Между тем бываю всякой день у моего благодетеля, но скоро с ним прощаюсь и еду в полк. Эскадрон стоял в Харьковском уезде в слободе Иванешти. Чертков вышел в отставку, я уже считался эскадронным командиром, только по наружности, а по внутренности брат. Нахожу его и эскадрон в довольствии. Селение большое, до 200 дворов богатых малороссиян, у коих в обыкновении в зимние вечера сходиться молодым ребятам и девкам по нескольку в одну избу. Это у них называется вечеринкой. Тут отбираются те, которые друг друга полюбили. Ежели парню не по ндраву девки, то он идет в другую хату. Тут они поют, играют и подчивают друг друга, проводят время очень долго, и молодой парень, которой полюбит девку, с тою, как одеты, так ложатся спать, и так бывает 3-4 пары в одной хате, что у них не предосудительно. Отец и мать позволяют: нехай паробок женихается. Но оное у некоторых основано на строгой добродетели. Тут и мне пондравилась дочь старосты или головы, прекрасная собой. Я стал ходить к ним, к ней прихаживали две или три подруги; просидят довольно долго, и когда уйдут, а иногда перед светом тут ложатся, и я с нею. Как ни старался, не мог получить желаемого, хотя она сама меня ласкала, целовала. Только начнешь обнимать, уговаривать, — «Роби що хочешь, а сего не буде». С удивительною твердостию вытерпливала все искушения, только и говорила: «Женись — тогда вся твоя». — Мне это не пондравилось; попробовав несколько раз, бросил и нашел другую, которая была снисходительней. Года через два мне удалось чрез оное селение проехать и сказывали, что Старостина дочь вышла замуж за отставного офицера.

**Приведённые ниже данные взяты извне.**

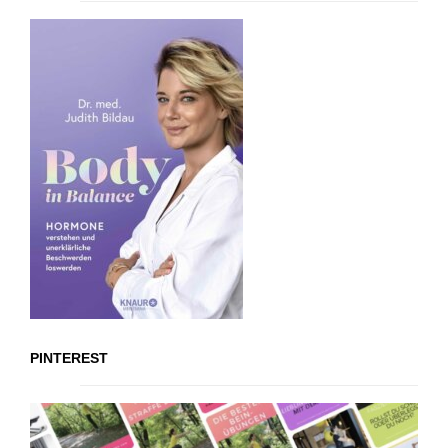
PINTEREST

Весной они также сходятся на улицу, каждая слобода своей кучкою, и почти всю ночь поют песни.

Стр. 109

Тут обмундировали лехкоконцев в новые мундиры, и в конце апреля или в начале мая вышли в поход во всей исправности и красоте. Маршрут нам назначен на Кременчуг.

Подходим — Днепр в разливе, паромов мало. Полковник послал меня с эскадроном вперед, приказал как можно скорей переправить амуницию и обоз на паромах, а лошадей — найдя поспособней место, которое отыскали версты на три ниже Кременчуга. Вода была велика, разлив был версты на две, но посередине был остров. Я, подойдя, подготовил все и поджидал полковника: буде что получится, так при нем, не скажет, что не умели распорядиться порядком. Он не замешкал приехать. Лошадей держали у берега в одну шеренгу в недоуздках. Полковник прошел вдоль шеренги и приказал переправлять. Подали лодку, один сел гресть, другой править, а третий взял фланговую лошадь за повод и, отваля от берега, поплыли, держась немного по воде. За ними начали пускать по одной лошади и пошли хорошо, одна за одной. Плыли около версты, вдруг передняя, которая плыла за держащей лошадью, воротилась, и начали кружиться. Как с лодкой не разбивали, но они более и более собирались в кучу и вертясь прыгали одна на другую; начали уже окунаться. Я подбегаю к полковнику, которой с беспокойством смотрит на сей бедственный случай, не прикажет ли несколько человек послать их разогнать. — «Прикажите, если есть мастера плавать». Я назначаю шесть человек, зная их мастерство. Раздеваются, плывут — день прекрасный, картина прелестная, хотя по лошадям судя, неприятная, — доплыв до них, начали кричать. С лодкой поехали вперед, и лошади поплыли своим чередом. Солдаты чрез несколько лошадей, держась за гривы, плыли возле их, но одна или две утопли.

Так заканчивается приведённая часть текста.